#### Work instruction
Every line holding the word "Finance" should be copied from the material.

++++

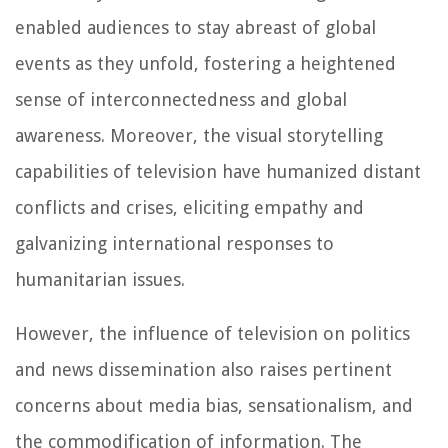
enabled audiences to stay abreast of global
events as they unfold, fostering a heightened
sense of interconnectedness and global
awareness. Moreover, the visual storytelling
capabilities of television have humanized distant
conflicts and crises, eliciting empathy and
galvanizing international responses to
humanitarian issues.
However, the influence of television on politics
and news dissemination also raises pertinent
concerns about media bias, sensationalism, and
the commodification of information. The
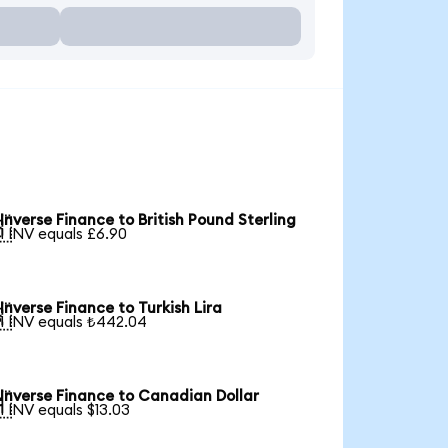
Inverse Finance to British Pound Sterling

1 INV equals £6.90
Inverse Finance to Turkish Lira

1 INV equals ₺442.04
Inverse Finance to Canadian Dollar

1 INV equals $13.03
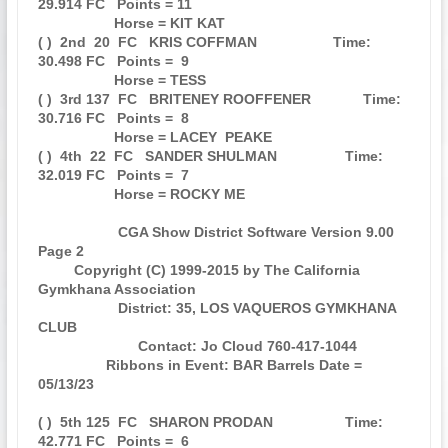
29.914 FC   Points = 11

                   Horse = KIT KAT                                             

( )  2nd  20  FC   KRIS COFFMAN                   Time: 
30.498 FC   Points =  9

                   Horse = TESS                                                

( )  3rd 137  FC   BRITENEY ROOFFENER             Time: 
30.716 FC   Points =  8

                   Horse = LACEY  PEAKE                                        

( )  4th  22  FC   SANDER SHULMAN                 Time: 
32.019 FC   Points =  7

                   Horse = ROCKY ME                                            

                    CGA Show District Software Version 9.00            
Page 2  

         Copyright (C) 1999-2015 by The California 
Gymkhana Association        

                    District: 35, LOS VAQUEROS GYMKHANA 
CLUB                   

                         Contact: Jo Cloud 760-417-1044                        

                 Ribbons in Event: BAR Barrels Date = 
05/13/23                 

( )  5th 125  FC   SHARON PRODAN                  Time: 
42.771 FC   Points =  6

++++

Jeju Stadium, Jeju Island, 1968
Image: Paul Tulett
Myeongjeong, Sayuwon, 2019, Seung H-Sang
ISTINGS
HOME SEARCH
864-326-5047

++++

#### Solution to this exercise
Inverse Finance to British Pound Sterling
Inverse Finance to Turkish Lira
Inverse Finance to Canadian Dollar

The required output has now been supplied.